Large Lemma Miners: Can LLMs do Induction Proofs for Hardware?
Romy Peled, Daniel Kroening, Michael Tautschnig, Yakir Vizel
TL;DR
This work addresses the challenge of performing inductive proofs for hardware verification with limited manual effort by introducing a neurosymbolic framework that combines two LLM prompting strategies with a formal reasoning step to extract inductive strengthenings. The approach generates candidate lemmas and uses a formal checker to assemble a safe inductive invariant for a given RTL design and property; evaluation on 94 task pairs yields a success rate of $87\%$, demonstrating practical potential. Key contributions include the dual prompting lemma-mining framework (Non-Agentic and Agentic), the FindIndStrength algorithm for selecting inductive strengthenings, and an empirical study contrasting prompting strategies and highlighting limitations such as SVA syntax gaps and data-sourcing biases.

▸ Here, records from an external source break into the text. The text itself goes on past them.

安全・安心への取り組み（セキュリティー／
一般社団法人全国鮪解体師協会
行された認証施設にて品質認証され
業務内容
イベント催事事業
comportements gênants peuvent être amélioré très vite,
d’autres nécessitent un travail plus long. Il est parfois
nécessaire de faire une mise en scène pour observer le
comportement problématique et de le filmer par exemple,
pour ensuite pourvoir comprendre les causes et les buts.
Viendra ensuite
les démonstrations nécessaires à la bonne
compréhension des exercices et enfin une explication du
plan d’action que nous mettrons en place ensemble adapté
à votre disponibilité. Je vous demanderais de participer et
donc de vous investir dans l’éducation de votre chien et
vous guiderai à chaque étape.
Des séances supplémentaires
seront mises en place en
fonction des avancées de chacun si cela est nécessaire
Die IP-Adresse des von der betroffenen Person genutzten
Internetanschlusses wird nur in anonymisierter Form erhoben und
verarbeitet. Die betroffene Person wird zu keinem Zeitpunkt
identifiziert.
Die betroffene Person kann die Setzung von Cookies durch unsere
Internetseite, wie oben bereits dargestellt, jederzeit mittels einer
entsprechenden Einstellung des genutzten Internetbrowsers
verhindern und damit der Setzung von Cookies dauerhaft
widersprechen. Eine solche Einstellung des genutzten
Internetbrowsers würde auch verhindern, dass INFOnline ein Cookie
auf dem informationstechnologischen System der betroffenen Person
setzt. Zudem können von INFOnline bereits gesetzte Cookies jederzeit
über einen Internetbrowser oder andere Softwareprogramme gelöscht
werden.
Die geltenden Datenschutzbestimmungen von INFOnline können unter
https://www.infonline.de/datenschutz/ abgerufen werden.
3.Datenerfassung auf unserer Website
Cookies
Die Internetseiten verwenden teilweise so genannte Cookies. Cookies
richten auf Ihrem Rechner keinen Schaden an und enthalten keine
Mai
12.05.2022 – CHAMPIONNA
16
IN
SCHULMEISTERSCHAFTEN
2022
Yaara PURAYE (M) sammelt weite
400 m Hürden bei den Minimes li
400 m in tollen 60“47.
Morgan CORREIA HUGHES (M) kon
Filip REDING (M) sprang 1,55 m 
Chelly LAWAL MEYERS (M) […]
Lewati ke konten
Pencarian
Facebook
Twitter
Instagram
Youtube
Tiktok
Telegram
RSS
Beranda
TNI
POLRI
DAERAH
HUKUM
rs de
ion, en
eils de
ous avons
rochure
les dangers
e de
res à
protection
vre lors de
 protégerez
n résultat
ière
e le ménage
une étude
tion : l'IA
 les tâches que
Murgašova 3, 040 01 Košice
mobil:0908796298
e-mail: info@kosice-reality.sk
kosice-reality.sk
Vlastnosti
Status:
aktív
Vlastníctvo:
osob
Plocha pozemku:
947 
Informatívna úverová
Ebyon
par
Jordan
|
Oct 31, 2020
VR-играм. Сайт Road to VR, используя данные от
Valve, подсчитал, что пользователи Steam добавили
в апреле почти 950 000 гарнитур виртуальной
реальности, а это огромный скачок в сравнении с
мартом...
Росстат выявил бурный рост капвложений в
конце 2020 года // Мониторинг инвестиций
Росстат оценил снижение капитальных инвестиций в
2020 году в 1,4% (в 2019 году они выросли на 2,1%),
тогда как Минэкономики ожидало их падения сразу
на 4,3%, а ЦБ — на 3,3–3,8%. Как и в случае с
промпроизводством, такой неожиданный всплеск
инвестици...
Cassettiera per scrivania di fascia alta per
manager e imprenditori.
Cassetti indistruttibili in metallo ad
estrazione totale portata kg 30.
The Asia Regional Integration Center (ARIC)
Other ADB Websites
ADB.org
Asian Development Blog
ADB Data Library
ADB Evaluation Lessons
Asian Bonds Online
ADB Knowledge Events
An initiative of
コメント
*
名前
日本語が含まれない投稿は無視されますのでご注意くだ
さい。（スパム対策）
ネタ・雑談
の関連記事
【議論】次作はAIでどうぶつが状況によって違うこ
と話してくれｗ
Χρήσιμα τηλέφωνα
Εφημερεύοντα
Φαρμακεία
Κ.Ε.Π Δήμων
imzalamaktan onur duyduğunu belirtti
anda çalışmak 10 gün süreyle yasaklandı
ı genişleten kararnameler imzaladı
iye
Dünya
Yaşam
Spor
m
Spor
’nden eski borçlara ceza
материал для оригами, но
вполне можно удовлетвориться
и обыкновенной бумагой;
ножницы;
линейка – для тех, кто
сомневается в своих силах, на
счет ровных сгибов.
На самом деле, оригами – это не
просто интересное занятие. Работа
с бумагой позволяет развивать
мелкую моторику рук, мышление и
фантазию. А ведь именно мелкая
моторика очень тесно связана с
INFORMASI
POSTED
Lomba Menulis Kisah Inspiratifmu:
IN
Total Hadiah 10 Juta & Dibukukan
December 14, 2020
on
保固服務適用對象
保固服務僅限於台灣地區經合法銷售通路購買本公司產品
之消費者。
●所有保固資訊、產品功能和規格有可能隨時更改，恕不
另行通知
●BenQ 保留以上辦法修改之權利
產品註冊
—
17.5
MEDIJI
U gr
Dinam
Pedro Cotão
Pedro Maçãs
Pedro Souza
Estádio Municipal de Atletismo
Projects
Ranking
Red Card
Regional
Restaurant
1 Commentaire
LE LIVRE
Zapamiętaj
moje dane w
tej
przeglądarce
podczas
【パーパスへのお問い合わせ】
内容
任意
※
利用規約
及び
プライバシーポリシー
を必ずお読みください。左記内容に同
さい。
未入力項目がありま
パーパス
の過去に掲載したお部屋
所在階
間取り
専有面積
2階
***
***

The results suggest that LLM-assisted inductive proofs can reduce manual FV workload and broaden hardware verification coverage, with future work targeting larger designs, multiple properties, and industrial deployment.
Abstract
Large Language Models (LLMs) have shown potential for solving mathematical tasks. We show that LLMs can be utilized to generate proofs by induction for hardware verification and thereby replace some of the manual work done by Formal Verification engineers and deliver industrial value. We present a neurosymbolic approach that includes two prompting frameworks to generate candidate invariants, which are checked using a formal, symbolic tool. Our results indicate that with sufficient reprompting, LLMs are able to generate inductive arguments for mid-size open-source RTL designs. For $87\%$ of our problem set, at least one of the prompt setups succeeded in producing a provably correct inductive argument.